3. Keep it Christ-centered. If they are believers, try to encourage their spiritual walk. Take some time praying as well. Often, a great deal of time is spent talking about so many issues, and the only time spent in praying is before a meal. Try to set a few minutes to pray. It will be very encouraging. Also, if they are unbelievers, try to talk about Christ as God grants opportunities. Pray and ask the Lord to open a door.
4. Keep praying for opportunities. Unlike the early church, where it was dangerous for people to stay in public places, it is much safer now (at least in most places). So, at times, we may find it hard to find people, let alone strangers, to invite. Keep praying and keep looking for opportunities. Make friends in public places, be it the school where your kids go, your neighborhood, workplace. And invite them to your home. As you talk, you will find people warming up and sharing their burdens.

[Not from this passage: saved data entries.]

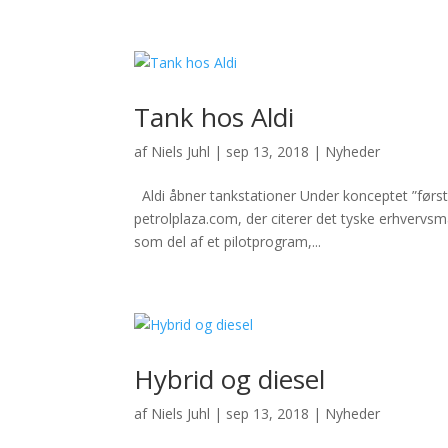
Tank hos Aldi
af
Niels Juhl
|
sep 13, 2018
|
Nyheder
Aldi åbner tankstationer Under konceptet ”først b
petrolplaza.com, der citerer det tyske erhverv
som del af et pilotprogram,...
Hybrid og diesel
af
Niels Juhl
|
sep 13, 2018
|
Nyheder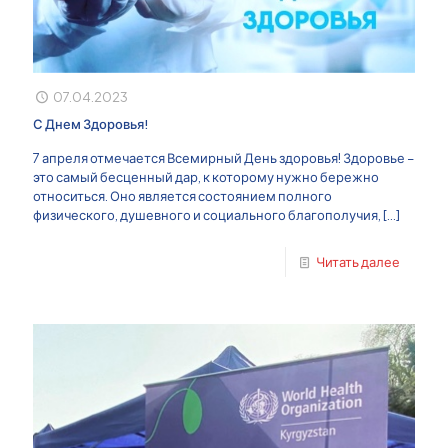
07.04.2023
С Днем Здоровья!
7 апреля отмечается Всемирный День здоровья! Здоровье –
это самый бесценный дар, к которому нужно бережно
относиться. Оно является состоянием полного
физического, душевного и социального благополучия,
[…]
Читать далее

Over the years, we have found one way of ministering to newcomers to our city is to host international students for special occasions like Thanksgiving or Christmas. This way, they won’t be too lonely since they are far away from family. Also, it gives us great opportunities to share the gospel with them, plus offer help in other practical areas. Check what programs your local university or college may have for you to sign up to invite students.
5. Keep doing it by faith. At the end of the day, it takes faith to obey God’s commands. Believe that your hospitality has far-reaching consequences that you will not realize now but only later.

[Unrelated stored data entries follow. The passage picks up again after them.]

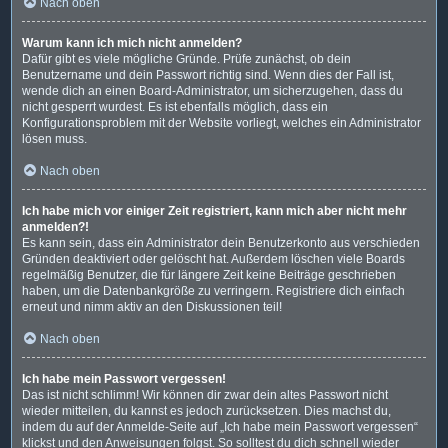
Nach oben
Warum kann ich mich nicht anmelden?
Dafür gibt es viele mögliche Gründe. Prüfe zunächst, ob dein
Benutzername und dein Passwort richtig sind. Wenn dies der Fall ist,
wende dich an einen Board-Administrator, um sicherzugehen, dass du
nicht gesperrt wurdest. Es ist ebenfalls möglich, dass ein
Konfigurationsproblem mit der Website vorliegt, welches ein Administrator
lösen muss.
Nach oben
Ich habe mich vor einiger Zeit registriert, kann mich aber nicht mehr
anmelden?!
Es kann sein, dass ein Administrator dein Benutzerkonto aus verschieden
Gründen deaktiviert oder gelöscht hat. Außerdem löschen viele Boards
regelmäßig Benutzer, die für längere Zeit keine Beiträge geschrieben
haben, um die Datenbankgröße zu verringern. Registriere dich einfach
erneut und nimm aktiv an den Diskussionen teil!
Nach oben
Ich habe mein Passwort vergessen!
Das ist nicht schlimm! Wir können dir zwar dein altes Passwort nicht
wieder mitteilen, du kannst es jedoch zurücksetzen. Dies machst du,
indem du auf der Anmelde-Seite auf „Ich habe mein Passwort vergessen“
klickst und den Anweisungen folgst. So solltest du dich schnell wieder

A seminary student drove about thirty miles to church on Sunday mornings, and he would frequently pick up hitchhikers. One day he picked up a young man who noticed that he was wearing a suit and asked if he could go to church with him. The student said, “Of course, you can.”
The stranger came to church. Afterward, one family in the church invited him home for lunch and fellowship. While there, he received a hot bath, some clean clothes, and a hot meal. In conversation with the youth, his hosts found that he was a Christian, but he had been out of fellowship with the Lord. His home was in another state, and he was just passing through on his way back. Later in the evening, they bought him a bus ticket and sent him on his way.
A week later, the seminary student received a letter from the hitchhiker. Enclosed with the letter was a newspaper clipping with headlines reading, “Man turns himself in for murder.” This young man had killed a teenage boy in an attempted robbery and had been running away from the law for some time. But the kindness and hospitality of Christians had convicted him. He wanted to be in fellowship with God, and he knew he needed to do the right thing about his crime.
Little did those Christians know that through their faithfulness to show hospitality, they had influenced a man to do what was right in God’s eyes and thereby help restore him to fellowship with his Lord. That’s why, in faith, we need to pursue keeping all of God’s commands, including this command to pursue hospitality.
At the end of the day, practicing hospitality is an important command. One that is so important that Jesus himself equated to be a characteristic of true faith [Matt 25:35-46]. And the best motivation to put this command into practice? Jesus shed his blood on the cross and thus opened his home in heaven for sinners such as us. Can we not open our homes in the name of Jesus to others? After all, Christianity has been called “the religion of the open hand, open heart, and the open door.” Let these truths be evident in our lives as we are being transformed more into being like Christ.